- _Work task_:
Repeat exactly the lines that run from the one containing "What do you see at coordinates (1030, 1857)" to the end of the data, and leave out all others.

[[ Listed entries, beginning ]]

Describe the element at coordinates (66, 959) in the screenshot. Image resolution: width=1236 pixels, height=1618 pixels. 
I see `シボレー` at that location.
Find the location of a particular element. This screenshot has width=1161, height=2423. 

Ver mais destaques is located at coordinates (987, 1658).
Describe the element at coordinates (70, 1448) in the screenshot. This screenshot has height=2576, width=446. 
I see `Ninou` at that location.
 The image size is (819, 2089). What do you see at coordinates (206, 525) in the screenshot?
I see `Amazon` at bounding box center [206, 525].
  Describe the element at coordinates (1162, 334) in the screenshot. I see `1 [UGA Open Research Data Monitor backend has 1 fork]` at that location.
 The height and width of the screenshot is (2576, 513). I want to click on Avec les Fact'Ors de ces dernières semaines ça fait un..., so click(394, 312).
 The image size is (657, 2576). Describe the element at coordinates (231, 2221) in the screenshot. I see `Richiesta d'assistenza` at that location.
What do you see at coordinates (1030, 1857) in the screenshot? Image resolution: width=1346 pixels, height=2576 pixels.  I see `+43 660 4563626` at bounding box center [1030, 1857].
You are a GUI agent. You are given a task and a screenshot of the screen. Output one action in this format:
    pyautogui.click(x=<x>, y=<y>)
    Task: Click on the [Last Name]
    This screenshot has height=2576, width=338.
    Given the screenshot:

[[ Listed entries, end ]]

- _Answer area_:
What do you see at coordinates (1030, 1857) in the screenshot? Image resolution: width=1346 pixels, height=2576 pixels.  I see `+43 660 4563626` at bounding box center [1030, 1857].
You are a GUI agent. You are given a task and a screenshot of the screen. Output one action in this format:
    pyautogui.click(x=<x>, y=<y>)
    Task: Click on the [Last Name]
    This screenshot has height=2576, width=338.
    Given the screenshot:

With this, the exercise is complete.